StATS: Interpretation of the correlation coefficient (April 4, 2006)
There are many "rules of thumb" about how to interpret a correlation coefficient. They vary slightly from one to another, but all say about the same thing. Here's a couple of interpretations I found on the web today:
One old classic and typical interpretation of "r" uses five easy "rules of thumb" to answer the question "When is a correlation coefficient "high" and when is it "low"? as follows:
"r" ranging from zero to about .20 may be regarded as indicating no or negligible correlation.
"r" ranging from about .20 to .40 may be regarded as indicating a low degree of correlation.
"r" ranging from about .40 to .60 may be regarded as indicating a moderate degree of correlation.
"r" ranging from about .60 to .80 may be regarded as indicating a marked degree of correlation.
"r" ranging from about .80 to 1.00 may be regarded as indicating high correlation.

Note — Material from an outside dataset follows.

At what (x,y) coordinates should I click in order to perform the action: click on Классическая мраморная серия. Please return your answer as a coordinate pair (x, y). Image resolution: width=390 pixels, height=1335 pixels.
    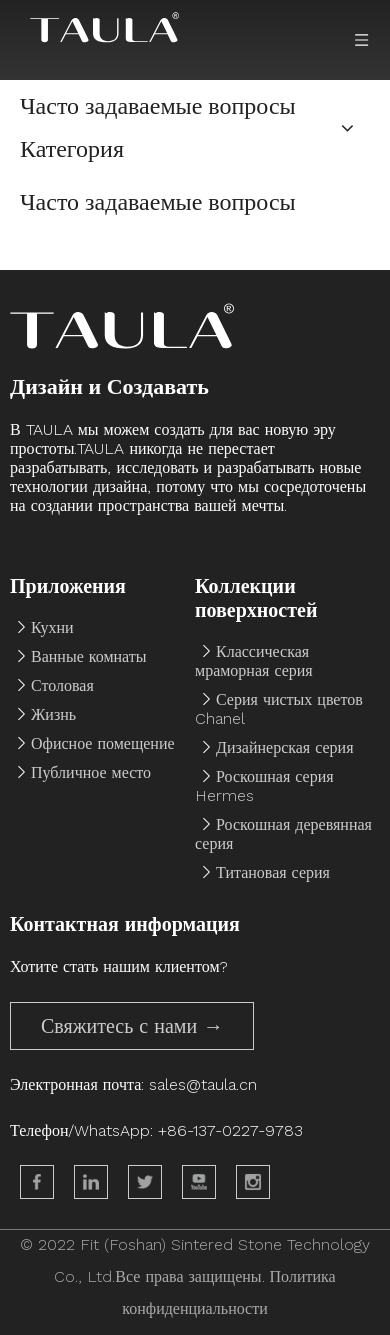     Looking at the image, I should click on (254, 661). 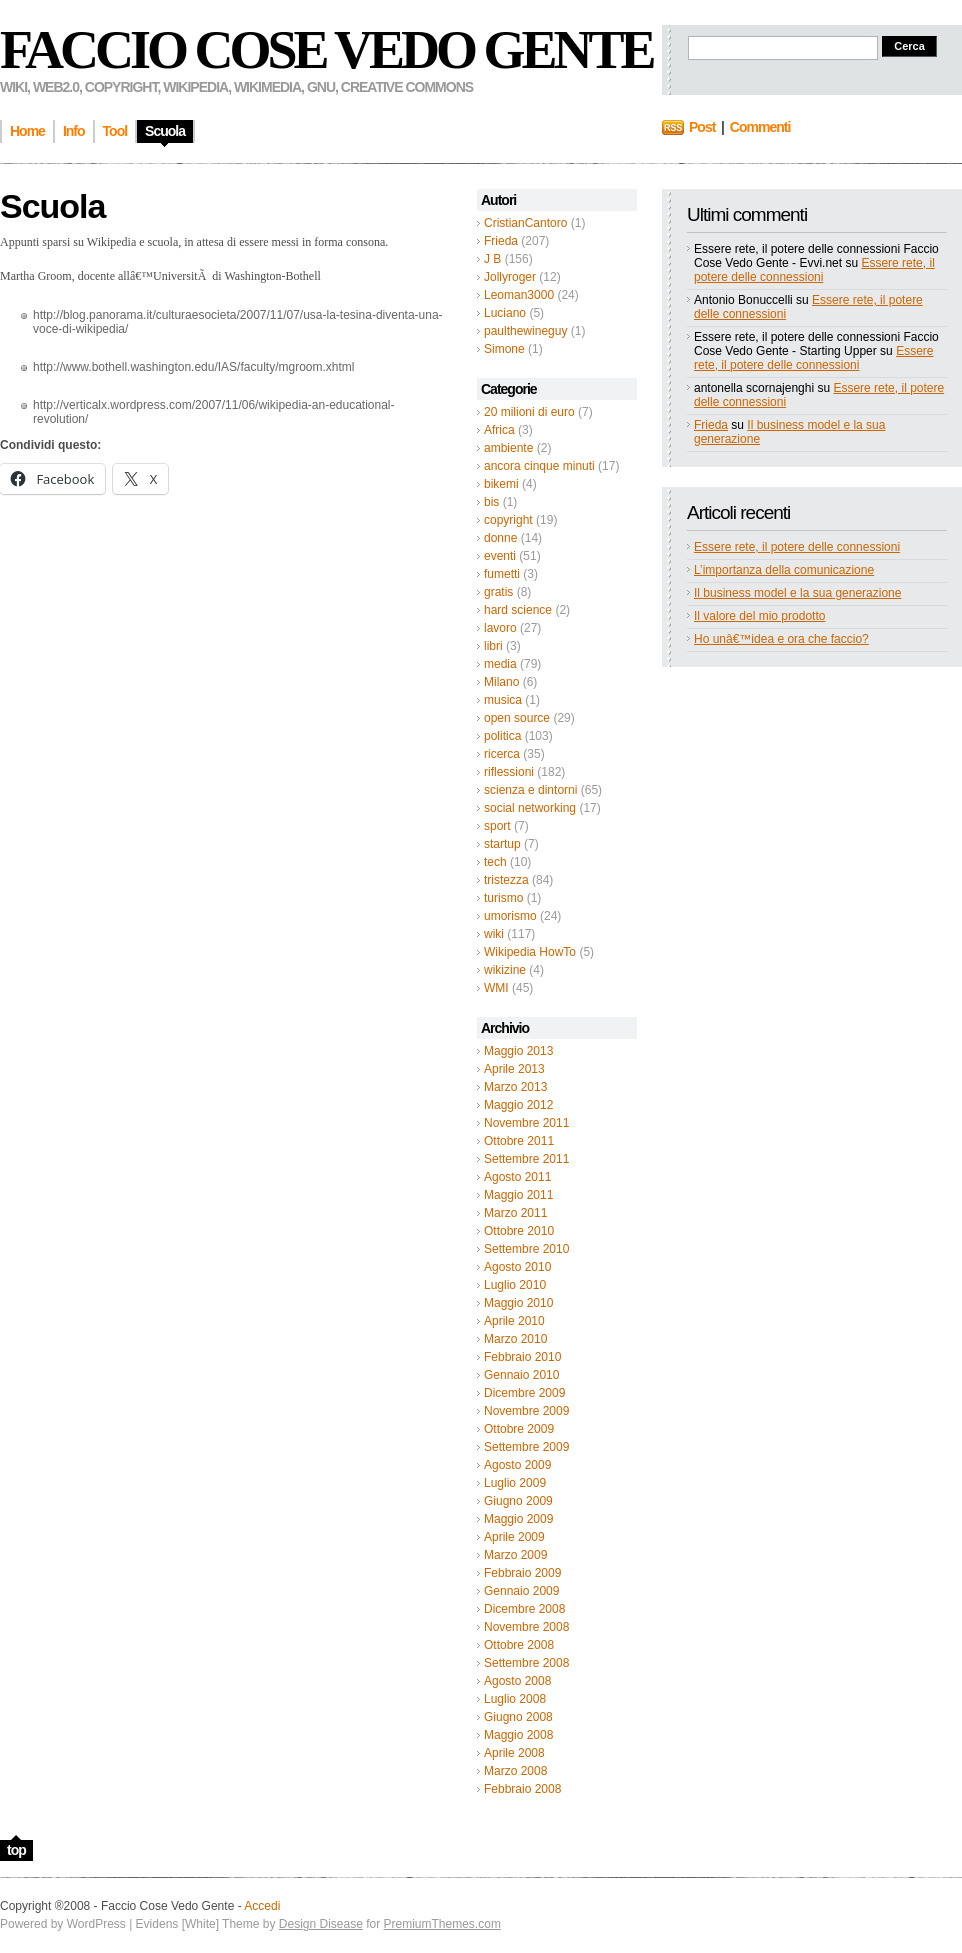  I want to click on Ottobre 2011, so click(519, 1141).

[A. Franzblau (1958), A Primer of Statistics for Non-Statisticians, Harcourt, Brace & World. (Chap. 7)]
Other more recent scholars explain, simply, "as a rule of thumb, we can say that correlations of less than .30 indicate little if any relationship between the variables." [See: Hinkle, Wiersma, & Jurs (1988), Applied Statistics for the Behavioral Sciences, 2nd ed., Houghton Mifflin Co.]